Revision as of 17:10, 12 July 2017

Particle Properties
Each particle also has a password which allows its properties to be changed, but the cosmic censorship hypothesis suggests we can never observe the password itself—only its secure hash.
Title text: Each particle also has a password which allows its properties to be changed, but the cosmic censorship hypothesis suggests we can never observe the password itself—only its secure hash.


Ambox notice.png This explanation may be incomplete or incorrect: Table needs to be filled out with remaining explanations
If you can address this issue, please edit the page! Thanks.

A table is presented comparing the range (maxmium and minimum value) and scale (how big number increments are) of several measures. The table begins by listing properties pertinent to particle physics as the title sugests, but after failing to provide a good indication of flavor, quickly devolves to other domains, such as role playing games (such as D&D) and sports.

Property Scale Explanation
Electric charge [-1,1] A particle can either have a negative charge (noted by -1), a positive charge (noted by +1), or no (neutral) charge (noted by 0).
Mass [0,∞) in kg Mass is the measure of an object or particle's resistance to force. Theoretically, any object's mass could approach infinity, but mass cannot be below 0. Some particles, such as photons, have zero rest mass and are therefore massless.
Spin number (-∞,∞) (Intervals of 1/2)
Flavor Misc. quantum numbers
Color charge Color wheel representing R, G, B
Mood [😠,😄] on a number line
Alignment 3x3 grid with varying shades (columns Good-Evil, rows Lawful-Chaotic)
Hit points (0,∞) Video games often have values for players and other entities that represent health (also called hit points or HP).

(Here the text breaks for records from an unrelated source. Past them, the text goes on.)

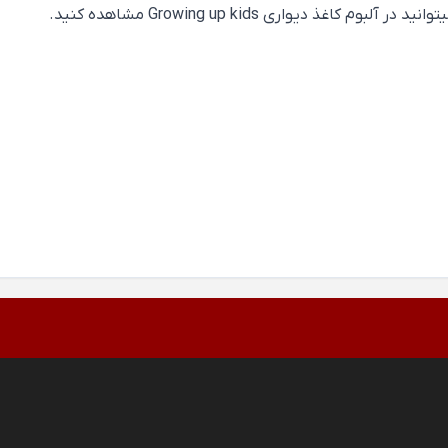
ذ دیواری Growing up kids مشاهده کنید.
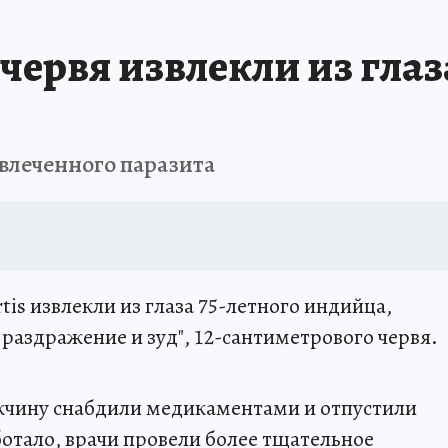
 червя извлекли из гла
влеченного паразита
tis извлекли из глаза 75-летного индийца,
раздражение и зуд", 12-сантиметрового червя.
жчину снабдили медикаментами и отпустили
ботало, врачи провели более тщательное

Generally there is not necessarily a limit on this value, but it does not often go below 0 as the zero value is considered "dead" (or some equivalent).
Rating 5-star scale The five-star rating system is often used to rate films, TV shows, restaurants, and hotels. Randall has previously criticized this system in 937: TornadoGuard and 1098: Star Ratings.
String type Bytestring-Charstring
Batting average [0,100)
Proof [0,200) This refers to alcohol proof, which is the measure of the amount of ethanol in a beverage by volume. The proof of a beverage is two times the percentage of ethanol, so the maximum value is 200.
Heat No jalapeños - 3 jalapeños, increasing Spicy peppers are measured by the intensity of the spicy flavor, usually ranging from values like "mild" to "hot". The gray jalapeño likely represents negligible or no spicy taste in the food.
Street value [0,∞) in $
Entropy This already has like 20 different confusing meanings, so it probably means something here, too.

The term "entropy", which began as a thermodynamic measure, has since been adopted by analogy into multiple seemingly unrelated domains. The table doesn't seem to know what domain it is in, but (possibly in a desperate attempt to hide this) deems it safe to assume the unknown domain uses the term "entropy" for something!

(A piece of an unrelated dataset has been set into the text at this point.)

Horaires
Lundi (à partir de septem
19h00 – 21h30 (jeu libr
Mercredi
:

The "Alignment" tab corresponds with the Alignments grid of Dungeons & Dragons, where characters are traditionally given one of nine ideological alignments, with "Lawful", "Neutral" and "Chaotic" on one axis and "Good", "Neutral" and "Evil" on the other. This may be a reference to the now defunct names of the two heaviest known quarks: truth and beauty.

The charge is shown in increments of a third from -1 to +1 which are the only know charges of the fundamental particles, there are some exotic, particles with twice integer charge e.g. the recently discovered double charmed Xi baryon

Spin is an intrinsic properties of particles, Spin is a relativistic form of angular momentum. The spin of a particle determines what statistics the particle follows, half odd integer spin particles are classified as fermions and integer spin particles are bosons. Two fermions cannot have exactly the same state, this is the Pauli exclusion principle. Flavor is a series of quantum numbers that do not fit neatly onto a set of dimensional axis Color charge can be Red Green or Blue, the color of a particle must sum to white so a particle can be RGB or Red anti-Red or equivalent. The color charge confines the quarks, separating quarks requires so much energy that jets of particles are created, so color is a property inferred as it cannot be observed on its own. This is the last entry currently used to describe particles by particle physicists. Mood particles are not considered to have emotion but Randdal implies that there is a quantized 5 point scale which would have some effect of the properties of the particle.


Ambox notice.png This transcript is incomplete. Please help editing it! Thanks.
Particle Properties in Physics
Property Type/scale
Electric charge [Scale with -1, 0 and +1 labeled]
Mass [Scale with 0, 1kg and 2kg labeled]
Spin number [Scale with -1, -½ 0, ½ and 1 labeled]
Flavor (Misc. quantum numbers)
Color charge [3D plot with R, G and B axes] (Quarks only)
Mood [Scale with 5 emoticons, from angry to happy]
Alignment [Shaded 3x3 grid] Good-evil, lawful chaotic
Hit points [Scale starting from 0]
Rating [Star rating of 3.5/5 stars]
String type Bytestring-Charstring
Batting average [Scale from 0% to 100%]
Proof [Scale from 0 to 200]
Heat [Scale labeled with pepper icons, from 0 to 3]
Street value [Scale with $0, $100 and $200 labeled]
Entropy (This already has like 20 different confusing meanings, so it probably means something here, too.)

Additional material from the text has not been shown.